Uma imagem de desleixo e de descuido. Para Luis Marques Mendes, que falava no seu habitual comentário televisivo na SIC Notícias, é isto que os portugueses retêm dos últimos casos de incompatibilidades de ministros, o mais recente, de Pedro Nuno Santos, revelado pelo Observador. Embora considere que a incompatibilidade gerada pela sua sociedade (e pela quota que detém nela), não tenha uma importância maior, considera que se, ao entrar no Governo, o ministro tivesse deixado de ser sócio-gerente, o caso não tinha existido. “É descuido.”
Lembrando o parecer em que o Governo se escuda para dizer que não há incompatibilidade, Marques Mendes lembra — como é explicado na notícia do Observador — que a lei foi, desde então, alterada. “Para ser coerente, o Governo devia pedir novo parecer da PGR ou uma atualização do parecer anterior.”
Assim, considera que este caso, somado ao do ministro Manuel Pizarro e ao da ministra Ana Abrunhosa, “todos em conjunto, dão uma imagem pública muito negativa: negativa para o Governo e negativa para os políticos em geral”.
Acordo na concertação social: grande vitória de Costa
Sobre o acordo na concertação social anunciado no sábado e assinado este domingo, Marques Mendes considera que politicamente é bom para o país e para o Governo. “Em tempo de crise, de guerra, de grande ansiedade e incerteza, um acordo como este gera confiança na sociedade, até porque é um acordo plurianual.” Além disso, frisou, nos primeiros seis meses de mandato, “tudo tem corrido mal ao Governo” e “esta é a primeira grande vitória de António Costa”. Dá-lhe credibilidade, mostra abertura ao diálogo por parte da maioria absoluta e ajuda à paz social, defendeu o comentador.
Apesar disso, Marques Mendes considera que em termos económicos, no plano da competitividade, nada muda. “Falta-lhe ambição. Nada muda em termos estruturais. Quando crescermos, vamos continuar a crescer abaixo dos nossos concorrentes diretos, os Países do Leste. Mas é melhor ter acordo do que não ter.”
OE2023: arriscado e irrealista
Em tempo de guerra, diz Marques Mendes, este “é o Orçamento do Estado de maior incerteza de que temos memória”. Mais: “é prudente e positivo no défice e na dívida”; “arriscado na meta para o PIB”; “irrealista na previsão da inflação” e “arriscadíssimo no investimento, que o governo considera vir a ser o motor do crescimento em 2023”.
Como pontos positivos, destaca a redução do défice para 0,9% do PIB, a redução da dívida para 110,8% do PIB, a estabilização da taxa de desemprego, o aumento do salário mínimo nacional e a atualização dos escalões de IRS.
“Nas circunstâncias em que estamos a viver, tão importante quanto ter um OE prudente é falar verdade às pessoas, ao contrário do que sucedeu nas pensões. A verdade, mesmo desconfortável, é sempre melhor que a ilusão”, completou.

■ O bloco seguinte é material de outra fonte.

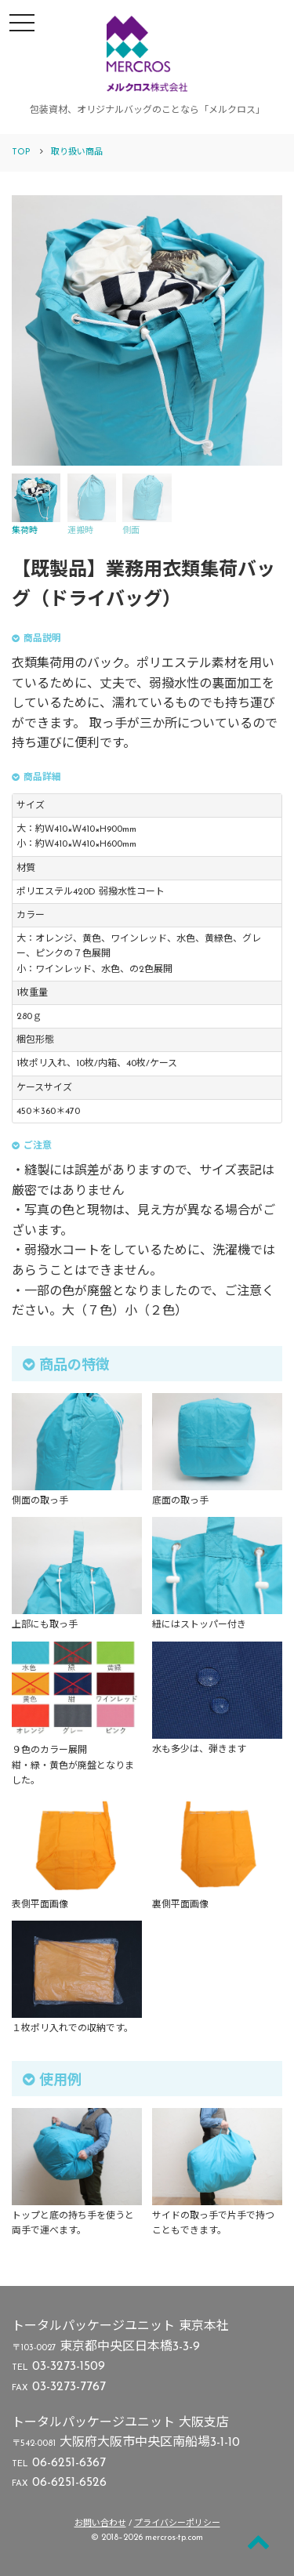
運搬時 (91, 504)
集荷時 (36, 504)
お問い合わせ (100, 2524)
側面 (146, 504)
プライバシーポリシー (177, 2524)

Apoios sociais: já vêm tarde, mas são indispensáveis
Marques Mendes lembra também que começam nesta semana a ser pagos os apoios aos pensionistas e às famílias por causa da inflação: “Já vêm tarde, mas são indispensáveis por uma razão social, por um imperativo de combate à pobreza e por uma razão política.”
O comentador lembra que proteger “os mais frágeis da sociedade” é fundamental, até porque “a vida das famílias mais pobres é um drama”, numa altura em que os preços do cabaz de compras se mantém em subida e se vive uma crise energética.

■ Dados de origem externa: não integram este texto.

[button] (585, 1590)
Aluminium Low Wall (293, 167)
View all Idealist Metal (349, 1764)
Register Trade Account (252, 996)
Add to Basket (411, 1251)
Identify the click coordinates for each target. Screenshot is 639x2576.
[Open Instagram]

“Além destas razões sociais, há também uma razão política que justifica estes apoios: evitar radicalismos e populismos na sociedade. Só há uma forma de o conseguir: promovendo a coesão social. Em tempo de crise e de guerra mais se justifica um apelo à consciência social e à solidariedade coletiva”, defendeu.
Salários. Provavelmente não havia alternativa
Comentando os aumentos previstos para a função pública, e a nova perda de poder de compra, Marques Mendes disse que a isto se chama austeridade. “Provavelmente por razões orçamentais não havia alternativa. O Estado tem limitações financeiras, por causa do défice e da dívida. E duvido que outro governo atuasse de forma muito diferente.”
Ainda assim, os problemas existem e vai afetar sobretudo os quadros mais qualificados da função pública — médicos e professores — que poderão fugir para o setor privado. “Perde a Administração Pública e perde o país.”
O segundo problema está relacionado com António Costa: “Quando chegou ao poder, prometeu acabar com a austeridade. Chegou mesmo a dizer que essa foi uma opção do governo de Passos Coelho. Ora, como se vê, está a quebrar essa promessa. É o que sucede quando se fazem discursos demagógicos. A austeridade não é uma escolha dos governos. Ninguém aplica austeridade por prazer. Aplica-se austeridade por necessidade, não por opção.”